I have a vector of strings of the form "letters numbers", I want to extract the numbers using RegEx implemented in stringr::str_extract
with pattern "\\d*"
. The results are very confusing:
# R 4.2.3
# install.packages('stringr')
library(stringr)
# case 1
str_extract('word 42', '\\d*')
# ""
# case 2 (?)
str_extract('42 word', '\\d*')
# "42"
# case 3
str_extract('word 42', '\\d+')
# "42"
# case 4 (?!)
str_extract('word 42', '\\d*$')
# "42"
# case 5
str_extract('42 word', '\\d*$')
# ""
In all the cases the expected result is "42"
.
I am a novice with RegEx's, but the pattern = '\\d*'
seems pretty straightforward - I understand it as "match any number of consecutive numeric characters".
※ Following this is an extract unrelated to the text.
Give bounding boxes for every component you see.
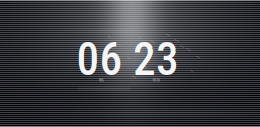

The fact that it doesn't work for case 1 but does for case 2 is quite counterintuitive by itself. And then the roles seem to be reversed when using pattern = '\\d*$'
(cases 4 and 5).
I have experimented more with other functions (str_match
and str_match_all
), but the results where still not clear.
I couldn't find such a specific thing elsewhere, so I hoped more experienced R/RegEx users could provide a clarification on what is going on under the hood.